There can be many benefits to borrowing money from a relative who has the opportunity to help financially. There is often no interest, and you do not have to worry about having missed something, so that you are suddenly in a situation where you have to pay surprisingly much in interest.
It is also not uncommon for us to borrow from family, either when we are a student and borrow a little for the deposit, or when we are older and borrow a little, to finance a construction project or a family party. And fortunately, these loans often go well, and all parties get back as agreed without any problems.

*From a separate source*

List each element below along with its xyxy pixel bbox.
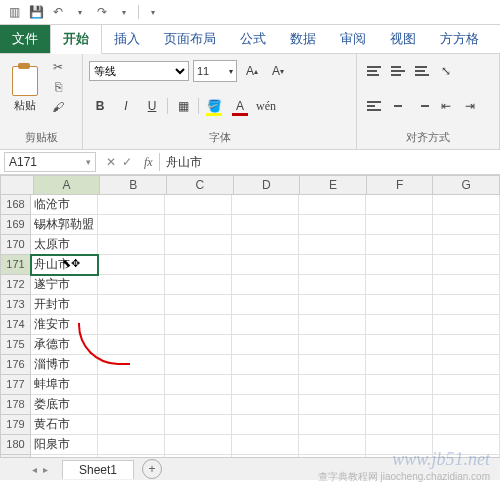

But what about the times are not going well and conflicts are coming because one of the parties is not doing as agreed. You say you do not know your family until you are in a situation where large sums of money are involved, for example in inheritance cases and with loans of large sums.
And if you are in a situation where you are in a major conflict with a family member over money matters, you may well be annoyed that you did not pay the extra percentages it would have cost to borrow the money in the bank. So you have to think carefully before you lend money, and vice versa, before you borrow from your relatives.
And one has to consider the situations where things can go wrong. For example, what do you do now if the person suddenly stops making payments as agreed? Or what if one’s lender suddenly says they want all the money back in for a short period of time. This, and other possible issues, must be considered before making an appointment.
However, there are several things you can do to avoid conflicts. For example, you can make a debt letter so that the agreement is not only oral but also written. Here you have to make sure that all the details are included. For example, it may be interest (if any) and payback time.
In this way, one cannot stand later, and have doubts about what it was previously agreed upon. However, it is not necessary to disclose every circumstance in a debt note. For example, there is no need to include provisions on the settlement of the loan.
Another good advice is that you just check with Good Finance, because there may be rules that you just have to remember to bring. If you make a family loan with interest, then you must, for example, report the annual interest rate to Good Finance. And if the loan is interest-free, the loan can, under the right circumstances, be considered a gift and therefore 15% in gift tax must be paid. This can be avoided, but it is important to familiarize yourself with the rules so that there are no unforeseen challenges for the family loan.
Otherwise, you can consult with professionals before entering into an appointment. It may save you too much trouble if you are considering a larger loan agreement with a family member.